Work instruction = Please give back each line of the material unchanged, but without the images.

++++ Exercise materials ++++

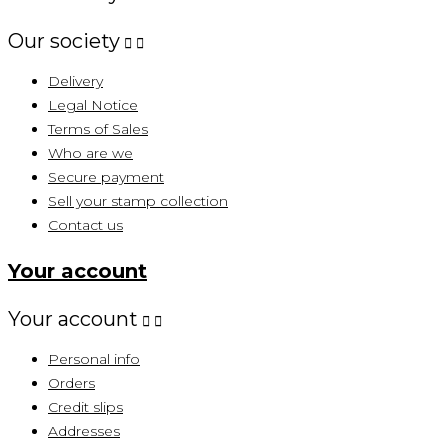
Our society


Delivery
Legal Notice
Terms of Sales
Who are we
Secure payment
Sell ​​your stamp collection
Contact us
Your account
Your account


Personal info
Orders
Credit slips
Addresses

++++

Completed task =
Our society


Delivery
Legal Notice
Terms of Sales
Who are we
Secure payment
Sell ​​your stamp collection
Contact us
Your account
Your account


Personal info
Orders
Credit slips
Addresses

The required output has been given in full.